◆ **PROMPT**
In the entries below, find the lines that contain the word "ящика" and copy them.
-- Opening Marker --
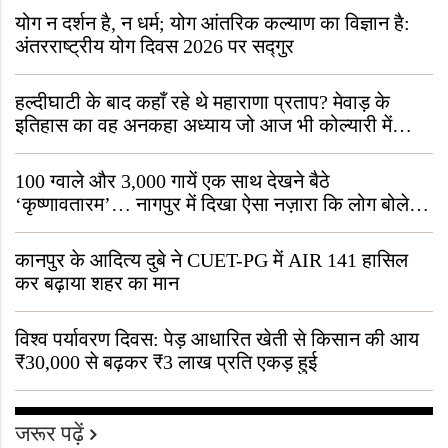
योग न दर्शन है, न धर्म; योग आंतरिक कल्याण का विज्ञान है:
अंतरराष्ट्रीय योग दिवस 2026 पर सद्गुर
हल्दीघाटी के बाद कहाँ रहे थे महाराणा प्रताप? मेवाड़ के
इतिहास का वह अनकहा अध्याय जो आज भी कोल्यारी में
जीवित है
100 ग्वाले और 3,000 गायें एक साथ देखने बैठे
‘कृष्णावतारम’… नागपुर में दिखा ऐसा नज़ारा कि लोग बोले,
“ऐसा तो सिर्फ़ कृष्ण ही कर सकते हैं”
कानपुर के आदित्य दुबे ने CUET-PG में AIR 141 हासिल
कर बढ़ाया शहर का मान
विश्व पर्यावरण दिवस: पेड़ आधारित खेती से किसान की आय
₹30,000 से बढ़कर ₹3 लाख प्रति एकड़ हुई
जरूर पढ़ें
-- Closing Marker --
-- Opening Marker --
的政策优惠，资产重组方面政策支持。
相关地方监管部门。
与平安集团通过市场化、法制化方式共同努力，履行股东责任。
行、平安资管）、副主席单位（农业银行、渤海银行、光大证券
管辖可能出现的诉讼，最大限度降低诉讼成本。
-- Closing Marker --
-- Opening Marker --
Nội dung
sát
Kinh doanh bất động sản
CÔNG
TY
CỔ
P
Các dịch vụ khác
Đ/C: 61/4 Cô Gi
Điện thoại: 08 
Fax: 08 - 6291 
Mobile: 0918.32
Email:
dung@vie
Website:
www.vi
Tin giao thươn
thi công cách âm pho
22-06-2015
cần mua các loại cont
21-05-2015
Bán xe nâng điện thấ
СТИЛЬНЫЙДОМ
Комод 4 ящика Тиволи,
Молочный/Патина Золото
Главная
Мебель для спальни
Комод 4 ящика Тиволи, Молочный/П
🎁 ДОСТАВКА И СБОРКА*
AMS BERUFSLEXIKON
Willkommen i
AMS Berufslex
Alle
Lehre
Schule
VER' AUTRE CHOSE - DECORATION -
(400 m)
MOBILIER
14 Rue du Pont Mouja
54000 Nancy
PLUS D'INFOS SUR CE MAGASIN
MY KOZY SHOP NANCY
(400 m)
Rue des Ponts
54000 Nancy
-- Closing Marker --
◆ **RESPONSE BELOW**
Комод 4 ящика Тиволи,
Комод 4 ящика Тиволи, Молочный/П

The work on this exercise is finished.